Worsening gang violence prompted San Jose Police Chief Chris Moore to invite ICE in to help. But the "immigrant" community became fearful that ordinary illegal alien job thieves and other foreign grifters might be scooped up and given a free trip home.

The situation shows an upside-down relationship between police and lawbreakers, in which illegal foreigners and their allies threaten non-cooperation if the law is enforced. The new police chief sounds amenable.

The job of top cop in a liberal city can be a minefield of political correctness.

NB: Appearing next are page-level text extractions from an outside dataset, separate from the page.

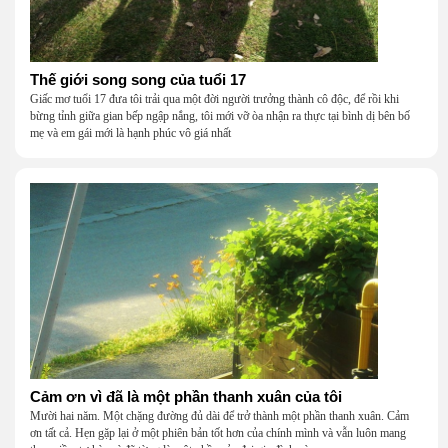
Thế giới song song của tuổi 17
Giấc mơ tuổi 17 đưa tôi trải qua một đời người trưởng thành cô độc, để rồi khi
bừng tỉnh giữa gian bếp ngập nắng, tôi mới vỡ òa nhận ra thực tại bình dị bên bố
mẹ và em gái mới là hạnh phúc vô giá nhất
Cảm ơn vì đã là một phần thanh xuân của tôi
Mười hai năm. Một chặng đường đủ dài để trở thành một phần thanh xuân. Cảm
ơn tất cả. Hẹn gặp lại ở một phiên bản tốt hơn của chính mình và vẫn luôn mang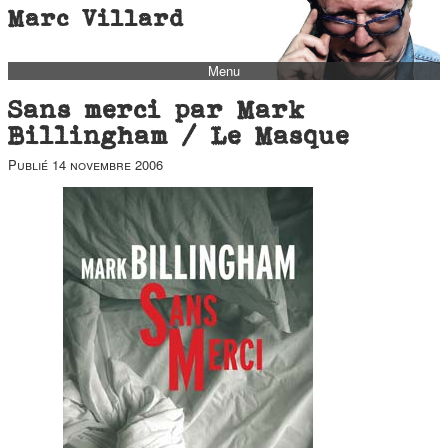
Marc Villard
Menu
bio
Sans merci par Mark
biblio
Billingham / Le Masque
filmo
Publié
14 novembre 2006
barbès
music
autofiction
interviews
polaroid
famille
blog
short stories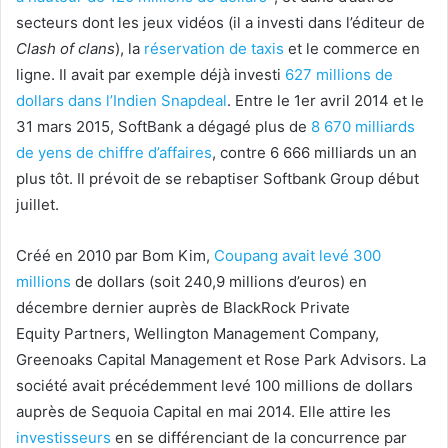
secteurs dont les jeux vidéos (il a investi dans l’éditeur de
Clash of clans
), la
réservation de taxis
et le commerce en
ligne. Il avait par exemple déjà investi
627 millions de
dollars dans l’Indien Snapdeal
. Entre le 1er avril 2014 et le
31 mars 2015, SoftBank a dégagé plus de
8 670 milliards
de yens de chiffre d’affaires
, contre 6 666 milliards un an
plus tôt. Il prévoit de se rebaptiser Softbank Group début
juillet.
Créé en 2010 par Bom Kim,
Coupang avait levé 300
millions
de dollars (soit 240,9 millions d’euros) en
décembre dernier auprès de BlackRock Private
Equity Partners, Wellington Management Company,
Greenoaks Capital Management et Rose Park Advisors. La
société avait précédemment levé 100 millions de dollars
auprès de Sequoia Capital en mai 2014. Elle attire les
investisseurs
en se différenciant de la concurrence par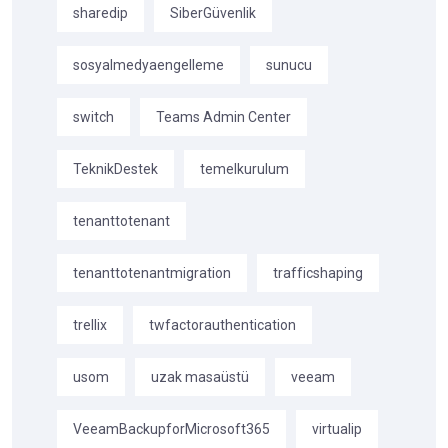
sharedip
SiberGüvenlik
sosyalmedyaengelleme
sunucu
switch
Teams Admin Center
TeknikDestek
temelkurulum
tenanttotenant
tenanttotenantmigration
trafficshaping
trellix
twfactorauthentication
usom
uzak masaüstü
veeam
VeeamBackupforMicrosoft365
virtualip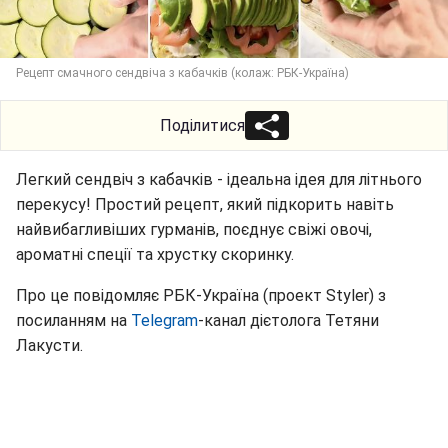
Рецепт смачного сендвіча з кабачків (колаж: РБК-Україна)
Поділитися
Легкий сендвіч з кабачків - ідеальна ідея для літнього
перекусу! Простий рецепт, який підкорить навіть
найвибагливіших гурманів, поєднує свіжі овочі,
ароматні спеції та хрустку скоринку.
Про це повідомляє РБК-Україна (проект Styler) з
посиланням на
Telegram
-канал дієтолога Тетяни
Лакусти.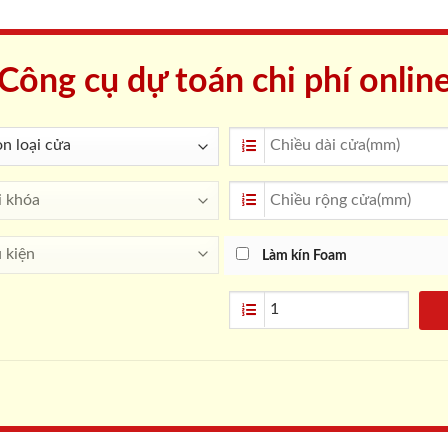
Công cụ dự toán chi phí onlin
Làm kín Foam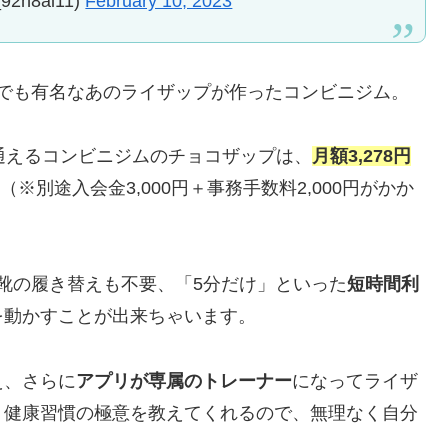
2h8al11)
February 10, 2023
Mでも有名なあのライザップが作ったコンビニジム。
通えるコンビニジムのチョコザップは、
月額3,278円
（※別途入会金3,000円＋事務手数料2,000円がかか
）
靴の履き替えも不要、「5分だけ」といった
短時間利
を動かすことが出来ちゃいます。
え、さらに
アプリが専属のトレーナー
になってライザ
・健康習慣の極意を教えてくれるので、無理なく自分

For example, San Francisco Chief George Gascon was forced to grovel before local Islamics after remarking that Muslims were known to commit acts of terrorism.

In San Jose, foreigners who don't like American immigration laws bleat their complaints in the language of civil rights, and the agency responsible for public safety appears to prefer appeasement to law enforcement.

Immigrant Community Tells Police Chief ICE Agents Must Go, KTVU Oakland, July 15, 2011

SAN JOSE, Calif. - A coalition of San Jose community groups gathered Friday to send a loud message of disapproval to Police Chief Chris Moore on his decision to keep a pair of recently enlisted federal immigrations investigators.

"Our message is clear: we don't want ICE here," Stefanie Flores, a spokeswoman for Silicon Valley DeBug, said at a news conference this morning. "We want to work with the police to find real solutions."

DeBug is part of a handful of San Jose immigrant and civil rights groups that oppose Moore's recent decision to enlist the help of two investigators from U.S. Immigration and Customs Enforcement as part of the Department of Homeland Security's "Operation Community Shield" program.

The groups said the program increases the community's distrust of law enforcement, cultivates fear and undermines immigrants' civil liberties.

"Now, more than ever, there needs to be a culture of trust between immigrant populations and the Police Department," said Jazmin Segura, a spokeswoman for the group Services, Immigrant Rights, and Education Network, or SIREN. "This program will invariably damage that trust."

At a community meeting hosted by Sacred Heart Community Service on Wednesday night, Moore said the agents are helping the department target escalating gang violence, which he said has contributed to more than half of the city's homicides this year.

He said they are working strictly within those guidelines and that he would remove them if they overstepped their boundaries.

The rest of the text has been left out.